*REQUIRED ACTION*.
Print all entries below exactly as they appear.

*PROVIDED DATA*.
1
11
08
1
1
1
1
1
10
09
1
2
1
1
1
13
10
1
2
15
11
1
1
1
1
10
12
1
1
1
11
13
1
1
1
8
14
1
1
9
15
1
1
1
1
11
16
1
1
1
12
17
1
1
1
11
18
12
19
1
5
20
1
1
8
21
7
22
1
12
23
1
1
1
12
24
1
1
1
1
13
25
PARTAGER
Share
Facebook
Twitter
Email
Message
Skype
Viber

*ANSWER TO THE EXERCISE*.
1
11
08
1
1
1
1
1
10
09
1
2
1
1
1
13
10
1
2
15
11
1
1
1
1
10
12
1
1
1
11
13
1
1
1
8
14
1
1
9
15
1
1
1
1
11
16
1
1
1
12
17
1
1
1
11
18
12
19
1
5
20
1
1
8
21
7
22
1
12
23
1
1
1
12
24
1
1
1
1
13
25
PARTAGER
Share
Facebook
Twitter
Email
Message
Skype
Viber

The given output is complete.